Photographer: Brett Williams Childs

Heidi: Why did you title this series Against Monolith?
These portraits are part of a series exploring the individuality and historical representation of people of color. Using the history of film photography and also Kodak films and guide literature, I explore the struggle of maintaining individuality in a much larger social structure. Historically, individual people of color were often viewed as monolith, a singular mass distinctly lacking individual identity. “They all look the same;” the sentiment is unmistakable in American history.

In your mind, where did this sentiment begin?
This sentiment is echoed by the history of Kodak films. For decades Kodak film was unable to correctly capture the skin tones of people of color because their film emulsions were formulated to render a correct Caucasian skin tone. In addition to this, Kodak would send test negatives to color processing labs along with a color correct photographic print made from the negative. Using this, photo labs were able to calibrate their machines and the chemistry used to process the film in order to obtain color correct prints from any negatives they processed.

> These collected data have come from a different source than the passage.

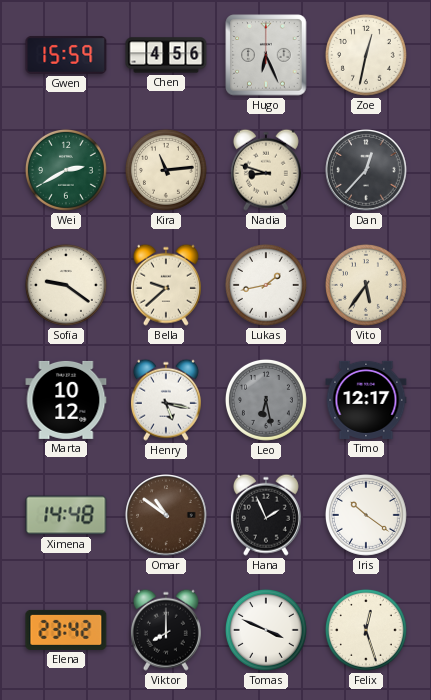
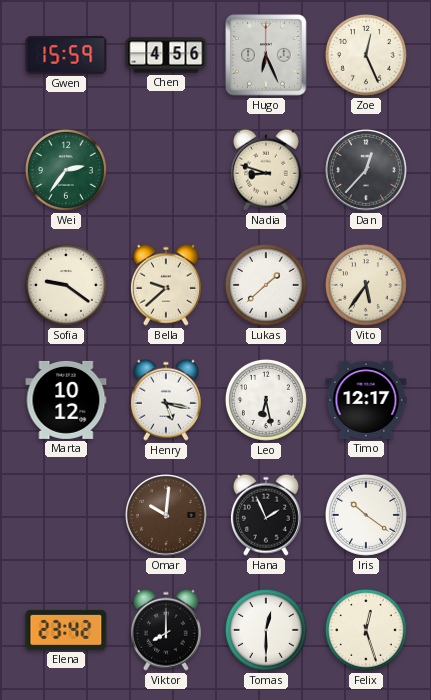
Zoe: 12:32 -> 12:26
Wei: 2:40 -> 2:36
Kira: 11:14 -> none
Lukas: 1:43 -> 1:38
Leo dial: grey -> white
Ximena: 14:48 -> none
Omar: 10:51 -> 10:01
Tomas: 3:49 -> 12:30
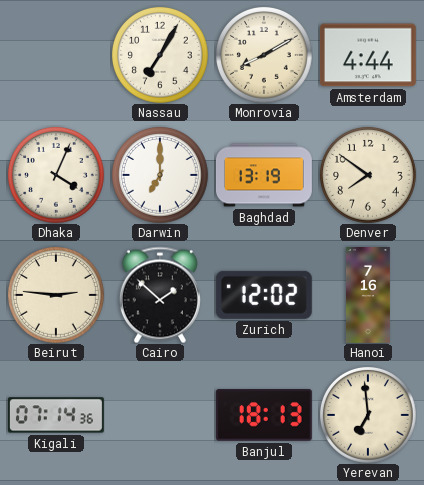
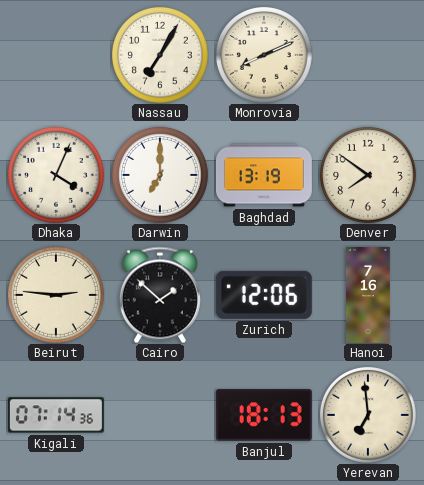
Monrovia: 8:10 -> 8:11
Amsterdam: 4:44 -> none
Zurich: 12:02 -> 12:06
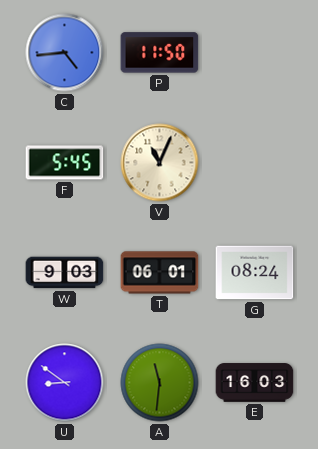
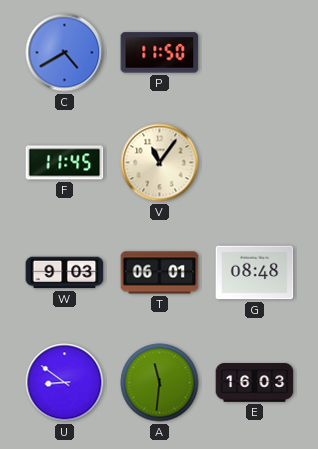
C: 4:44 -> 4:40
F: 5:45 -> 11:45
V: 11:04 -> 11:06
G: 08:24 -> 08:48
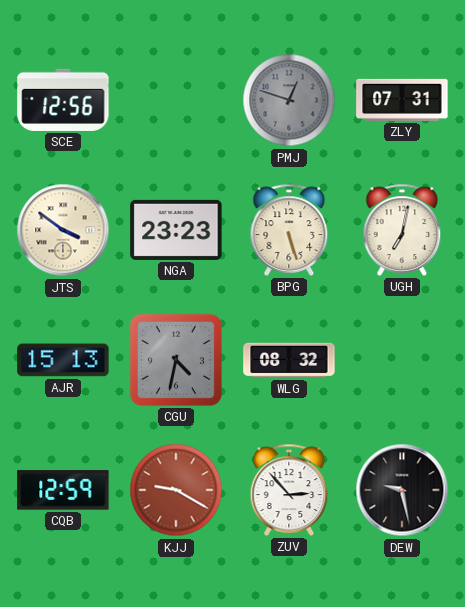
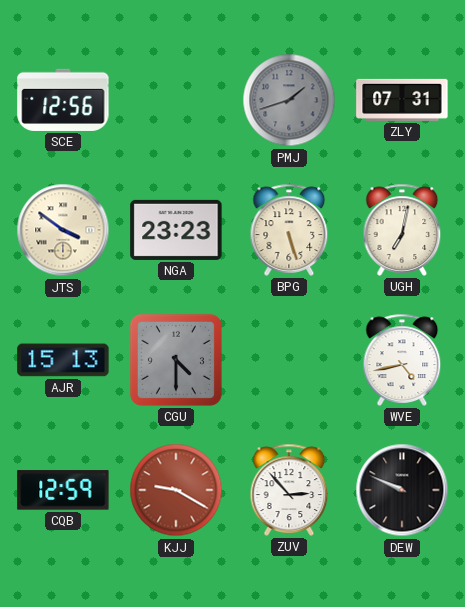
PMJ: 12:48 -> 1:42
CGU: 4:32 -> 4:30
WLG: 08:32 -> none
WVE: none -> 4:43
DEW: 9:28 -> 9:49
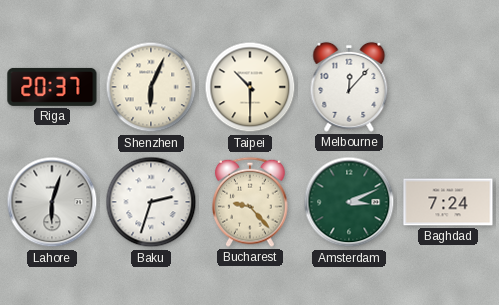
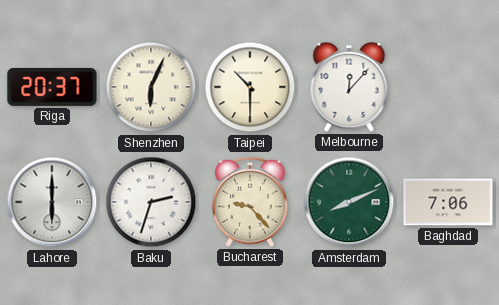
Lahore: 6:03 -> 6:00
Amsterdam: 3:11 -> 8:11
Baghdad: 7:24 -> 7:06
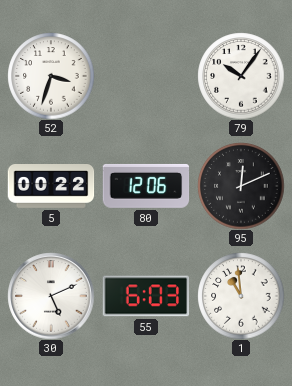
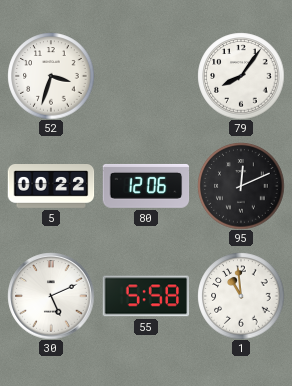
79: 10:06 -> 8:06
55: 6:03 -> 5:58
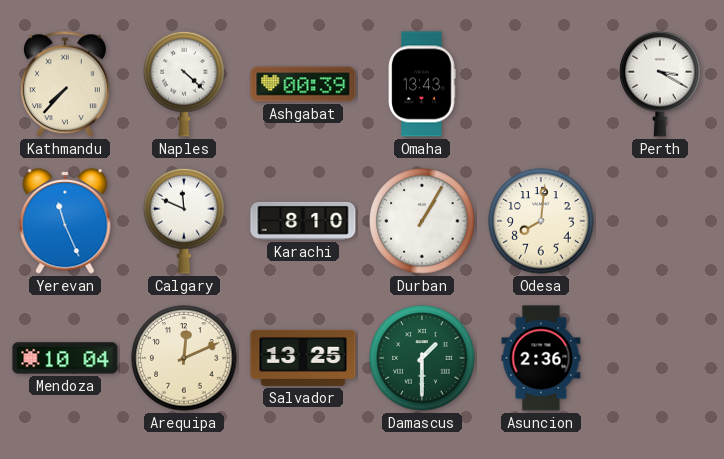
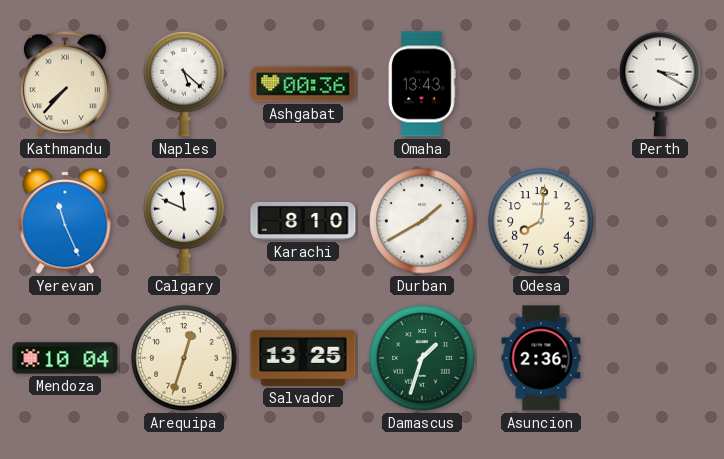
Naples: 4:22 -> 5:22
Ashgabat: 00:39 -> 00:36
Durban: 1:05 -> 1:40
Arequipa: 12:11 -> 12:33
Damascus: 1:30 -> 1:33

When were you able to frame this in your own life?
I first noticed the shifting of skin tones growing up when looking through family photos but didn’t read about the technical details behind it until many years later. My first time reading about the technical issues and Shirley Cards was in maybe 2011 or 2012 when I was working at Bart’s Books. I was very interested in visual media theory at the time and a book on that subject came in which included the paper by Lorna Roth titled “Looking at Shirley, the Ultimate Norm: Color Balance, Image Technologies, and Cognitive Equity” which outlined the history of Kodak film formulations and the Shirley Card. This was a couple of years before I even applied to ArtCenter but that paper stayed in my mind as I learned more and more about photography and began other projects.

What were the the scenes in the color photographic prints?
The negative that Kodak sent included a scene containing various textiles, a color chart, and a single white female model. Nicknamed “Shirley cards” after the Kodak employee who modeled for the negative, these were used all across the country to make sure that customer’s pictures were delivered with correct color.

How would you describe the images of darker skinned subjects?
Photographs featuring darker skinned subjects were often incorrectly rendered, sometimes as a smear of black in the photo completely lacking details – recognizable only by the whites of their eyes and their teeth, if they were smiling. From a distance these portraits are also textureless in appearance. Unvaried and lacking the possibility for details; a deep black on the surface of an unchanging white ground. The work of philosopher Paul Ricœur posits that the formation of individual identity is in large part shaped by ones ability to recognize another, and to be recognized by another. It was a compounding lack of recognition, however, that led to individuals disappearing from their film images. Film manufacturers being unable or unwilling to recognize the needs of a group directly led to the inability to see the individuals pictured. With the images from this series I aim to rework that failure to compel the viewer to recognize the individual pictured. As one gets closer to the artwork, details emerge, forcing you to confront the individual before you.

When did Kodak address representation in the calibration cards?
The first multiracial Kodak calibration cards didn’t actually appear until the 1990’s.

When did you begin Against Monolith?
It was after seeing the Kerry James Marshall show at the MOCA that I began to put together the Against Monolith project. I went to that show many times and couldn’t stop thinking about how he rendered and painted all the skin tones, it was so striking. I think often the conversations around this part of Kodak’s history get stuck in circuitous arguments debating whether or not Kodak films or employees were racist and I was much more interested in using this to explore the entangled web of individuation, individual agency, and its intersection with collective agency and behavior. I wanted to use the history of film photography, as well as Kodak films and guide literature, to explore the struggle of maintaining individuality in a much larger social structure. Because one form of recognition is intimately linked with individuation and another form of recognition is intimately linked with photography and visual representation it seemed to be an effective way to examine both.